Page images and extracted text
((

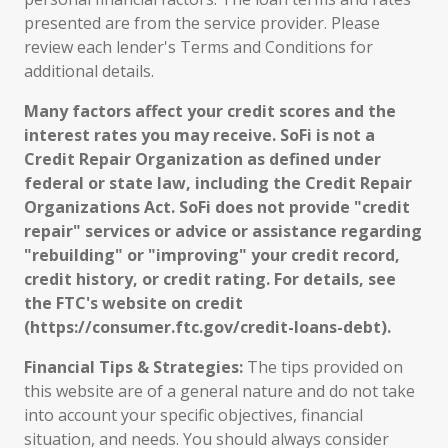
presented are from the service provider. Please
review each lender's Terms and Conditions for
additional details.
Many factors affect your credit scores and the
interest rates you may receive. SoFi is not a
Credit Repair Organization as defined under
federal or state law, including the Credit Repair
Organizations Act. SoFi does not provide "credit
repair" services or advice or assistance regarding
"rebuilding" or "improving" your credit record,
credit history, or credit rating. For details, see
the FTC's website on credit
(https://consumer.ftc.gov/credit-loans-debt).
Financial Tips & Strategies:
The tips provided on
this website are of a general nature and do not take
into account your specific objectives, financial
situation, and needs. You should always consider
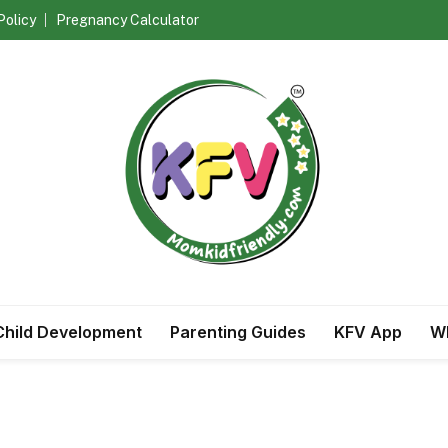
Policy
Pregnancy Calculator
Child Development
Parenting Guides
KFV App
Wh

))

TASK GOAL: The output has to match the data above line for line, except that pictures are dropped.

REPLY TO THE EXERCISE:
presented are from the service provider. Please
review each lender's Terms and Conditions for
additional details.
Many factors affect your credit scores and the
interest rates you may receive. SoFi is not a
Credit Repair Organization as defined under
federal or state law, including the Credit Repair
Organizations Act. SoFi does not provide "credit
repair" services or advice or assistance regarding
"rebuilding" or "improving" your credit record,
credit history, or credit rating. For details, see
the FTC's website on credit
(https://consumer.ftc.gov/credit-loans-debt).
Financial Tips & Strategies:
The tips provided on
this website are of a general nature and do not take
into account your specific objectives, financial
situation, and needs. You should always consider
Policy
Pregnancy Calculator
Child Development
Parenting Guides
KFV App
Wh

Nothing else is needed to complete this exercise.